Has it really be eight years since Modest Mouse released their last long-player, We Were Dead Before The Ship Even Sank?  Though they did release the odds and sods compilationNo One’s First And Your Next in 2009, it has indeed been that long…and while some things have changed, many have stayed the same. In the time since the No One’s First… release, the Mouse have still been their usual road warrior selves (engaging in numerous tours) but they shelved a previous attempt at a follow-up after lengthy studio sessions and they also have undergone a line-up change as well. Co-founding member and bass player Eric Judy left the band to spend more time with his family, while drummer Joe Plummer is now handling that job for Cold War Kids. In fact the touring band now consists of nine members...a far cry from the humble original trio of Brock, Judy and drummer Jeremiah Green.

It may have been forever since Modest Mouse last released new music, but that doesn’t mean that main Mouseketeer Isaac Brock’s songwriting has changed any. In short; this album is loaded with all the tricks of the trade that we have come to expect from the Pacific Northwesterners and while maybe it is a tad bloated and somewhat soft(15 songs and 5 credited producers), it’s still great to have new MM music to dissect.

I guess it’s not surprising that Strangers to Ourselves most resembles We Were Dead… in both tempo and tone, and that’s a shame for fans wanting to hear something in the vein of their nineties output; but that was a different band for a different time. Not that Modest Mouse has ever been anything other than creative and ambitious…just check out “Heart Cooks Brain,” “Interstate 8” or “Teeth Like God’s Shoeshine” from the Up Records-era of the band to appreciate how many flourishes Brock could work into a single song; and that’s still the case here, but it just doesn’t feel as raw and unhinged. Though it’s the late 90s incarnation of the band that appeals to me more, you have to applaud Brock and his cohorts for wanting to expand musically, but ultimately, much like We Were Dead…, this album is a disappointment, if only because they have set such a high bar!

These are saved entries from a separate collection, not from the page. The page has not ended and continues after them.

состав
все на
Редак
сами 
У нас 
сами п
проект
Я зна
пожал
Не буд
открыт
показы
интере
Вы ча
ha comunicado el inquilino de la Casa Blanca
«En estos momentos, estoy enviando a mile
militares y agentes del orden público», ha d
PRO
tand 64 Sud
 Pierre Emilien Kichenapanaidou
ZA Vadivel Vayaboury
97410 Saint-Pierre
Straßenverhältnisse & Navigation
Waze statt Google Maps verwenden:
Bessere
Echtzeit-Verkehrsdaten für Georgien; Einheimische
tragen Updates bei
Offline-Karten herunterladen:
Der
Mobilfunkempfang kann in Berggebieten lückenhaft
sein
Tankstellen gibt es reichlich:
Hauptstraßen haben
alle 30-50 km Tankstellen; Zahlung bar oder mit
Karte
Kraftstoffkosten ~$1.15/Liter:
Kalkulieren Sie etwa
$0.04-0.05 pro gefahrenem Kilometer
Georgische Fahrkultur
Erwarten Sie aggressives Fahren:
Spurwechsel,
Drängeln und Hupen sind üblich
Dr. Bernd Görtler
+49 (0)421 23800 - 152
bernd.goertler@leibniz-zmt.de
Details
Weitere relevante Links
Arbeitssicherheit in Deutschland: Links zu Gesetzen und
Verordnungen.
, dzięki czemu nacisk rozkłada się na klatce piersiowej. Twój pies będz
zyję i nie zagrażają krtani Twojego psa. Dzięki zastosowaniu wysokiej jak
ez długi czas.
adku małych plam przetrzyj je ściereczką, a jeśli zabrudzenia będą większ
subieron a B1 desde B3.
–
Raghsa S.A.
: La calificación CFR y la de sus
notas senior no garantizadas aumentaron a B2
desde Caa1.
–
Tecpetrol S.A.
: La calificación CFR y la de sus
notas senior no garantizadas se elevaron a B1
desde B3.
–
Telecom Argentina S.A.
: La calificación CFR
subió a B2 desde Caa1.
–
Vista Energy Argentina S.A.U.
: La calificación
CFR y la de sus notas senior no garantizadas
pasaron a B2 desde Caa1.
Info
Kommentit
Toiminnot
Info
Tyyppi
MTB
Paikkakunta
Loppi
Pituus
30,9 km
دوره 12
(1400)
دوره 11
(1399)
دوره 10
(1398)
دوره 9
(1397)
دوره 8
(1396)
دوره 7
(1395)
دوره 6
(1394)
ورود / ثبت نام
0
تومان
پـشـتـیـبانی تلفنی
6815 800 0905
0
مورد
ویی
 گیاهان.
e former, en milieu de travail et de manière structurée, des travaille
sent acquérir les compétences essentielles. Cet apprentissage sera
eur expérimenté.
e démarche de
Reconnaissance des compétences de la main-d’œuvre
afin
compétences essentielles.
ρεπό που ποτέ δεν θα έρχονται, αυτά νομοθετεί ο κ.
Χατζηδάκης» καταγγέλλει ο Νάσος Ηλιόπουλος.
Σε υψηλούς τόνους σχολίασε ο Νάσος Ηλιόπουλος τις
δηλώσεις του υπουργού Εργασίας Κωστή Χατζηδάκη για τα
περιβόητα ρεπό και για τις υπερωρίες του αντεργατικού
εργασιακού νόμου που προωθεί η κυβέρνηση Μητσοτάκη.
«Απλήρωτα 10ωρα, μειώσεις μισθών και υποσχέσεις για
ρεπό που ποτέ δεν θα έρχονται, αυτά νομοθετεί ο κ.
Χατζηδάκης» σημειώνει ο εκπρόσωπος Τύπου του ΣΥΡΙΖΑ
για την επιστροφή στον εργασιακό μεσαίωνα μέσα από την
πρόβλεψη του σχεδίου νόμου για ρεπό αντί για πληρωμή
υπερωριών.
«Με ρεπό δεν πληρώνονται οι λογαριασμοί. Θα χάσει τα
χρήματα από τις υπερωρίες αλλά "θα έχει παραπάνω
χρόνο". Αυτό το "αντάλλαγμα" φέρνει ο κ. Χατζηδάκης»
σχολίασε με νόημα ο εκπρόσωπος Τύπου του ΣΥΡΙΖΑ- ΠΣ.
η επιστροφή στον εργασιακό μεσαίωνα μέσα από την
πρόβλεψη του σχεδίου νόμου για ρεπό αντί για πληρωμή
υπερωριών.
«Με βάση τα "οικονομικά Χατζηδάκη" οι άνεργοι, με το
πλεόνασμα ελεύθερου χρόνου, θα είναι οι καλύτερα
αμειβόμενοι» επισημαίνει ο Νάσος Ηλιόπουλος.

The title track leads off the album and it is a lush lullaby of muted vocals from Brock, while cellos mourn and brushes caress drums in the distance. “Coyotes” is likewise a mellow number that tells the story of the time a coyote simply hopped on-board the Portland Light Rail Transit.

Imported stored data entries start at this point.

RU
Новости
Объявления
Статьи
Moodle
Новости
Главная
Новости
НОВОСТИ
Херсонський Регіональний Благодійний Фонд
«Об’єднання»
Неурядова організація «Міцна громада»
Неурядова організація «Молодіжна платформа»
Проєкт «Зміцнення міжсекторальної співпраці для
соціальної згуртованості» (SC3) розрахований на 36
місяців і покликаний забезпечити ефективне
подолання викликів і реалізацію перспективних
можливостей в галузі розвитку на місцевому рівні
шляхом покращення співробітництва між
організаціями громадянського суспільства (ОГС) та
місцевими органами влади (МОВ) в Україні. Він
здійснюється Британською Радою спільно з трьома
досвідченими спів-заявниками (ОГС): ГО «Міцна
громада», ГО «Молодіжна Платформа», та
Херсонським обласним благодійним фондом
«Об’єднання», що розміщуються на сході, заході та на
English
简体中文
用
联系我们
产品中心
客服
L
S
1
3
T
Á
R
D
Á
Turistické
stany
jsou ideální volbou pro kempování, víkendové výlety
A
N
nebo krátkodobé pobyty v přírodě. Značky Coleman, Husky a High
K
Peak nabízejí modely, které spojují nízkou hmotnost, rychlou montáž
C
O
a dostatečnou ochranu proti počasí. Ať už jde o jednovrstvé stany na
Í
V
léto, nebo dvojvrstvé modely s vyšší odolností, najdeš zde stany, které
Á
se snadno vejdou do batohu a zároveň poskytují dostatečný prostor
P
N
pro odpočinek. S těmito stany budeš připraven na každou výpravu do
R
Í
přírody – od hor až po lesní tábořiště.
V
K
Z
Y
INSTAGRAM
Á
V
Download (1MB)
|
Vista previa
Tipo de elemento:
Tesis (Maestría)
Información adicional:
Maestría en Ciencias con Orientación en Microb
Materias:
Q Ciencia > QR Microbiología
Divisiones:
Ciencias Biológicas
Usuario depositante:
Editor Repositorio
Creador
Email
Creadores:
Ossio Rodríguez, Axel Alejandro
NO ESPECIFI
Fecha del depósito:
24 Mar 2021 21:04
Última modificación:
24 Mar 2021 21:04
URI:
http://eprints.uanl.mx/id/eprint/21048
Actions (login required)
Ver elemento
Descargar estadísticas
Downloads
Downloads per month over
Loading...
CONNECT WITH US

 Lead single “Lampshades on Fire” and “The Best Room” is more typical recent sounding MM, in fact it is cut from the same musical cloth as the hit crossover singles “Float On” and “Dashboard,” with it’s speak/sing delivery and mid-tempo groove.
The album’s high point comes in the form of the infectious “The Ground Walks with Time in a Box.” This track bristles with dance floor energy and draws immediate comparisons toThe Moon and Antartica’s “Tiny Cities Made of Ashes”. Likewise, “Shit in Your Cut” has another favourable bassline, only this time it’s more ominous in it’s execution.

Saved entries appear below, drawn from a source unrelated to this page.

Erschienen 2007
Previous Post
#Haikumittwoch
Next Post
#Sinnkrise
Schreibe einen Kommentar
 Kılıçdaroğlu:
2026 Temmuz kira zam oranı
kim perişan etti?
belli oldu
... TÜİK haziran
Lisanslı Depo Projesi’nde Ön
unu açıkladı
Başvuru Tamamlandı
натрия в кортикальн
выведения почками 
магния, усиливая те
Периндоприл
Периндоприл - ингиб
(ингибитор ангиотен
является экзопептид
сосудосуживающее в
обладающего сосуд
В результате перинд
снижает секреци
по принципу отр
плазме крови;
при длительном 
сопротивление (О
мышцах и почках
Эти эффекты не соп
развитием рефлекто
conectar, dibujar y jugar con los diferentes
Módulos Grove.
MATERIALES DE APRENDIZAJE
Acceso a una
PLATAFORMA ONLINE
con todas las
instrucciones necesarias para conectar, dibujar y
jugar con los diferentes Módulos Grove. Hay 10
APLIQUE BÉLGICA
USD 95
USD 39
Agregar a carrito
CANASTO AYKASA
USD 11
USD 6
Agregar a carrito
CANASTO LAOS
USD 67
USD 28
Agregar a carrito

“Be Brave” is an excellent song that shares the same musical DNA as We Were Dead’s “March into the Sea”, while “Sugar Boats” has that familiar big top circus flare with Brock acting as the carnival barker.

Modest Mouse has quietly become an American musical institution over the course of their now twenty year career and though they have never come close to making a bad album, with We Were Dead Before The Ship Even Sank and now with Strangers To Ourselves the band has hit a leveling off point. Isaac Brock has already proven himself to be a creative and uniquely talented songwriter, I have no doubts that he can pull Modest Mouse back up to the heights where they so rightly belong!